→ **Assigned task**:
Give the records back in full, exactly as they read.

━━━━━ Data in this exercise ━━━━━

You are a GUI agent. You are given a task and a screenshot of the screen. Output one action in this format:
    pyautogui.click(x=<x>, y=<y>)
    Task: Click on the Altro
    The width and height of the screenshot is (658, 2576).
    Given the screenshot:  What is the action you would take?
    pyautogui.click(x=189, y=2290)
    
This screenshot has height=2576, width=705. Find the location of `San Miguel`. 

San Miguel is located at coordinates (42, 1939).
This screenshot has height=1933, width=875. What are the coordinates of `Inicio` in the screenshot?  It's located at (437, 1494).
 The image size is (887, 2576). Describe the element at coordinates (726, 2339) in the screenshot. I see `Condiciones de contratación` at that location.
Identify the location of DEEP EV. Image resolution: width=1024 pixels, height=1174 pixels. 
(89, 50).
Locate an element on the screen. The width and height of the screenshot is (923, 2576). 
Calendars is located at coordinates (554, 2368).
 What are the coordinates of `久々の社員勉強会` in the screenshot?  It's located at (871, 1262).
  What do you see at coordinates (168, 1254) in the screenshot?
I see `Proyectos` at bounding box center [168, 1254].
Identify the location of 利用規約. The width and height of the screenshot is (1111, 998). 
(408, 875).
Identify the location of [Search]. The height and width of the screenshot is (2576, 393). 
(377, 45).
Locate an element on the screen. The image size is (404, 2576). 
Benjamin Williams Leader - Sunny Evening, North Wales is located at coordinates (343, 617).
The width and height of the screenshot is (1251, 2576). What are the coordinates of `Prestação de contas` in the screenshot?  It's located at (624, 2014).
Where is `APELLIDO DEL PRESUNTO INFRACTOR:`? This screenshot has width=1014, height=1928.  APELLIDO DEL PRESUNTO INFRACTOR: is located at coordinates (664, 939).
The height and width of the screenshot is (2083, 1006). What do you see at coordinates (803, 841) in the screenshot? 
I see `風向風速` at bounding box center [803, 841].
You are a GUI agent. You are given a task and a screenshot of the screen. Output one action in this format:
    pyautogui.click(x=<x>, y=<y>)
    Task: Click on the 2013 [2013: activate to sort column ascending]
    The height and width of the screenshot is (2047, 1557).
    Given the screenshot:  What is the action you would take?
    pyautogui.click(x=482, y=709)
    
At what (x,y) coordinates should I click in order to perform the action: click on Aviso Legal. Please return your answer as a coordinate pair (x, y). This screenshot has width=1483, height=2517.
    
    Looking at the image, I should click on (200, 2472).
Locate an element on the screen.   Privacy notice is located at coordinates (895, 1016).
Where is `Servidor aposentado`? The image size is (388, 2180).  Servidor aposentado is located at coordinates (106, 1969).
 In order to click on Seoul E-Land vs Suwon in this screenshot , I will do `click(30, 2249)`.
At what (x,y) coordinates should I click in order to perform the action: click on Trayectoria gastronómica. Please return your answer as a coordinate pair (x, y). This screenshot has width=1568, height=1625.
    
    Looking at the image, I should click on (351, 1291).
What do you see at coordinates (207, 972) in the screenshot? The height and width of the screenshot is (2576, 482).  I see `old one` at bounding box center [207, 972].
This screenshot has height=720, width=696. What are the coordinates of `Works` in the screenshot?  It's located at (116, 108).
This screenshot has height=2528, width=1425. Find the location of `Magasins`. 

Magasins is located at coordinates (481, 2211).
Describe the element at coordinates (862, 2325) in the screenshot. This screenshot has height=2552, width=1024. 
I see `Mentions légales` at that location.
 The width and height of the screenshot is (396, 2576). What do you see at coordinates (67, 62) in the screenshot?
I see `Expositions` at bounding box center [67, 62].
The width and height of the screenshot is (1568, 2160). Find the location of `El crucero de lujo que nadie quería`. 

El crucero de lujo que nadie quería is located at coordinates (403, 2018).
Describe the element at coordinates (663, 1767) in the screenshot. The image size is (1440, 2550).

━━━━━

→ **Response area**:
You are a GUI agent. You are given a task and a screenshot of the screen. Output one action in this format:
    pyautogui.click(x=<x>, y=<y>)
    Task: Click on the Altro
    The width and height of the screenshot is (658, 2576).
    Given the screenshot:  What is the action you would take?
    pyautogui.click(x=189, y=2290)
    
This screenshot has height=2576, width=705. Find the location of `San Miguel`. 

San Miguel is located at coordinates (42, 1939).
This screenshot has height=1933, width=875. What are the coordinates of `Inicio` in the screenshot?  It's located at (437, 1494).
 The image size is (887, 2576). Describe the element at coordinates (726, 2339) in the screenshot. I see `Condiciones de contratación` at that location.
Identify the location of DEEP EV. Image resolution: width=1024 pixels, height=1174 pixels. 
(89, 50).
Locate an element on the screen. The width and height of the screenshot is (923, 2576). 
Calendars is located at coordinates (554, 2368).
 What are the coordinates of `久々の社員勉強会` in the screenshot?  It's located at (871, 1262).
  What do you see at coordinates (168, 1254) in the screenshot?
I see `Proyectos` at bounding box center [168, 1254].
Identify the location of 利用規約. The width and height of the screenshot is (1111, 998). 
(408, 875).
Identify the location of [Search]. The height and width of the screenshot is (2576, 393). 
(377, 45).
Locate an element on the screen. The image size is (404, 2576). 
Benjamin Williams Leader - Sunny Evening, North Wales is located at coordinates (343, 617).
The width and height of the screenshot is (1251, 2576). What are the coordinates of `Prestação de contas` in the screenshot?  It's located at (624, 2014).
Where is `APELLIDO DEL PRESUNTO INFRACTOR:`? This screenshot has width=1014, height=1928.  APELLIDO DEL PRESUNTO INFRACTOR: is located at coordinates (664, 939).
The height and width of the screenshot is (2083, 1006). What do you see at coordinates (803, 841) in the screenshot? 
I see `風向風速` at bounding box center [803, 841].
You are a GUI agent. You are given a task and a screenshot of the screen. Output one action in this format:
    pyautogui.click(x=<x>, y=<y>)
    Task: Click on the 2013 [2013: activate to sort column ascending]
    The height and width of the screenshot is (2047, 1557).
    Given the screenshot:  What is the action you would take?
    pyautogui.click(x=482, y=709)
    
At what (x,y) coordinates should I click in order to perform the action: click on Aviso Legal. Please return your answer as a coordinate pair (x, y). This screenshot has width=1483, height=2517.
    
    Looking at the image, I should click on (200, 2472).
Locate an element on the screen.   Privacy notice is located at coordinates (895, 1016).
Where is `Servidor aposentado`? The image size is (388, 2180).  Servidor aposentado is located at coordinates (106, 1969).
 In order to click on Seoul E-Land vs Suwon in this screenshot , I will do `click(30, 2249)`.
At what (x,y) coordinates should I click in order to perform the action: click on Trayectoria gastronómica. Please return your answer as a coordinate pair (x, y). This screenshot has width=1568, height=1625.
    
    Looking at the image, I should click on (351, 1291).
What do you see at coordinates (207, 972) in the screenshot? The height and width of the screenshot is (2576, 482).  I see `old one` at bounding box center [207, 972].
This screenshot has height=720, width=696. What are the coordinates of `Works` in the screenshot?  It's located at (116, 108).
This screenshot has height=2528, width=1425. Find the location of `Magasins`. 

Magasins is located at coordinates (481, 2211).
Describe the element at coordinates (862, 2325) in the screenshot. This screenshot has height=2552, width=1024. 
I see `Mentions légales` at that location.
 The width and height of the screenshot is (396, 2576). What do you see at coordinates (67, 62) in the screenshot?
I see `Expositions` at bounding box center [67, 62].
The width and height of the screenshot is (1568, 2160). Find the location of `El crucero de lujo que nadie quería`. 

El crucero de lujo que nadie quería is located at coordinates (403, 2018).
Describe the element at coordinates (663, 1767) in the screenshot. The image size is (1440, 2550).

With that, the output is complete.